Read references/playbook-patterns.md for complete, copy-pasteable task examples (services, packages, files, templates, users, firewall, cron, systemd, OpenRC) and Jinja2 patterns.

Structure

---
- name: Configure web servers
  hosts: webservers
  become: true
  gather_facts: true

  vars:
    app_port: 8080
    app_user: appuser

  pre_tasks:
    - name: Update apt cache
      ansible.builtin.apt:
        update_cache: true
        cache_valid_time: 3600
      when: ansible_os_family == "Debian"

  roles:
    - role: common
      tags: [common]
    - role: nginx
      tags: [nginx]

  tasks:
    - name: Ensure application directory exists
      ansible.builtin.file:
        path: /opt/app
        state: directory
        owner: "{{ app_user }}"
        mode: "0755"

  handlers:
    - name: Restart nginx
      ansible.builtin.systemd:
        name: nginx
        state: restarted
        daemon_reload: true

Key patterns

Variable precedence (22 levels - the most common source of confusion). In ascending priority:

  1. Role defaults (defaults/main.yml) - weakest, meant to be overridden
  2. Inventory vars (group_vars/, host_vars/)
  3. Play vars
  4. Task vars
  5. Extra vars (-e) - strongest, overrides everything

Rule of thumb: put defaults in role defaults/, environment-specific values in group_vars/, one-off overrides in host_vars/, and emergency overrides via -e.

Handlers: only run when notified by a changed task, execute once at the end of the play (not immediately). Key gotchas:

  • Handler names must be unique across all included roles
  • Handlers don't run if the play fails before reaching them (use meta: flush_handlers if needed)
  • Handlers run in definition order, not notification order
  • Multiple notifications to the same handler = one execution

Blocks: use block/rescue/always for error handling and rollback - see playbook-patterns.md for complete deploy-with-rollback examples.

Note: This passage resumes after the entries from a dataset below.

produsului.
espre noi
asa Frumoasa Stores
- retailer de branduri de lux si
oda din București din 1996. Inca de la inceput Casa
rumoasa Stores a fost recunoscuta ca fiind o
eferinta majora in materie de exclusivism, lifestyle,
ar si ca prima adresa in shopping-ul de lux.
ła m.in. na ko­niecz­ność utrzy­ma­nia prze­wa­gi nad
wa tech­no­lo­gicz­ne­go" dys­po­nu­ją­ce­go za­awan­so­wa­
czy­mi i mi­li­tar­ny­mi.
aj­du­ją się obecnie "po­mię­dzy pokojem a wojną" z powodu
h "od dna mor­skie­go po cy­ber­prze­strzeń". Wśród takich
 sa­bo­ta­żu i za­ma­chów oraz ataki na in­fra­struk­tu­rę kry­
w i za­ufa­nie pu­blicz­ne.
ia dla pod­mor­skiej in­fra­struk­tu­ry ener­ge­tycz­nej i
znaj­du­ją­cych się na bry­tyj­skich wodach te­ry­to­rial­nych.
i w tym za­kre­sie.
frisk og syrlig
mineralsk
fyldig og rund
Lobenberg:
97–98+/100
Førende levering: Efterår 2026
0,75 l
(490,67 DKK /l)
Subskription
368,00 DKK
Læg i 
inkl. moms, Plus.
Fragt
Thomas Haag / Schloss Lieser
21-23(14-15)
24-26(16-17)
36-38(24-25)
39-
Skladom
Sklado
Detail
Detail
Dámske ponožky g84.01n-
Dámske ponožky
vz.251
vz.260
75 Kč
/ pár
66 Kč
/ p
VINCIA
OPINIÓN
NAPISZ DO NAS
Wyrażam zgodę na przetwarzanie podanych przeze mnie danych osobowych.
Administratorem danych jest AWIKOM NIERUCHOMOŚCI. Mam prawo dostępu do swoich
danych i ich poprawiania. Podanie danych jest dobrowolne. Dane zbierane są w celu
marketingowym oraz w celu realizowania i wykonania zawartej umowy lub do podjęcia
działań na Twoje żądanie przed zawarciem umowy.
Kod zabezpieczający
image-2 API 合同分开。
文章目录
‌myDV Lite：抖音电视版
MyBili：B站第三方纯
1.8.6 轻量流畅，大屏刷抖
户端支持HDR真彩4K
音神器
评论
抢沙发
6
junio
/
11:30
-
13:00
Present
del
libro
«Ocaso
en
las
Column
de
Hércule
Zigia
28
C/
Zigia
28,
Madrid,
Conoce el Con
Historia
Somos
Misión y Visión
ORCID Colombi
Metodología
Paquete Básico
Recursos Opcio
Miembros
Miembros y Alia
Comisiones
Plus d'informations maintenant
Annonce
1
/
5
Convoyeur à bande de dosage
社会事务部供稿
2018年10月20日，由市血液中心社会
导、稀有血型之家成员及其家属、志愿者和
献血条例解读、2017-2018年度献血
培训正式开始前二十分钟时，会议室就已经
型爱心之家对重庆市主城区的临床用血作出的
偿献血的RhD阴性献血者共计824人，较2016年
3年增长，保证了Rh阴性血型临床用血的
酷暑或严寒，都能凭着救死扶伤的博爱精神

Prefer block/rescue over ignore_errors: true.

Loops: prefer loop: over deprecated with_* syntax. Use loop_control.label for clean output.

Conditional execution: when: ansible_os_family == "Debian" etc. For multi-OS roles, use conditionals or include_tasks per OS family. See playbook-patterns.md for Alpine/OpenRC patterns.

Service management: use ansible.builtin.service (generic) for cross-distro roles - it auto-detects systemd, OpenRC, SysV via ansible_service_mgr. Only use ansible.builtin.systemd when you need systemd-specific features (daemon_reload, scope). See playbook-patterns.md for OpenRC patterns.

Shell profile changes: when converting a manual shell profile tweak into Ansible, prefer a dedicated reusable role with ansible.builtin.blockinfile, role-prefixed defaults, and a dedicated rollout playbook. See references/operations-and-execution.md; the block must guard on SSH, not already inside tmux, real TTY on stdin/stdout, and usable TERM, so automation, scp, rsync, and remote SSH commands are not hijacked.

Registering results: register: result_var stores task output. Use when: result_var.stat.exists, result_var.rc == 0, etc. See playbook-patterns.md for patterns.

Vault Quick Reference

# Encrypt a single variable (inline in YAML)
ansible-vault encrypt_string 'supersecret' --name 'db_password'

# Encrypt an entire file
ansible-vault encrypt group_vars/production/secrets.yml

# Edit encrypted file
ansible-vault edit group_vars/production/secrets.yml

# Run playbook with vault
ansible-playbook site.yml --ask-vault-pass
# Or with a password file (for CI/CD)
ansible-playbook site.yml --vault-password-file ~/.vault_pass

Never store the vault password in plaintext alongside the repo. Use --ask-vault-pass, a password file outside the repo, or a vault script that fetches from a secret manager.

What NOT to write

  • command: apt-get install -y nginx (use ansible.builtin.apt)
  • shell: systemctl restart nginx (use ansible.builtin.systemd)
  • shell: useradd deploy (use ansible.builtin.user)
  • copy without mode: on sensitive files (defaults to umask, unpredictable)
  • template without .j2 extension on the source file
  • ignore_errors: true without a comment explaining why (use block/rescue instead)
  • with_items (deprecated - use loop:)
  • Bare {{ var }} without quotes (YAML parses it as a dict start)
  • gather_facts: true + never using facts (wasted 5-15 seconds per host)
  • Tasks without name: (legal but unreadable in output)
  • state: latest in production playbooks (non-deterministic - pin versions)

Roles & Collections

Read references/roles-and-collections.md for detailed role anatomy, collection structure, Galaxy patterns, and Molecule testing workflows.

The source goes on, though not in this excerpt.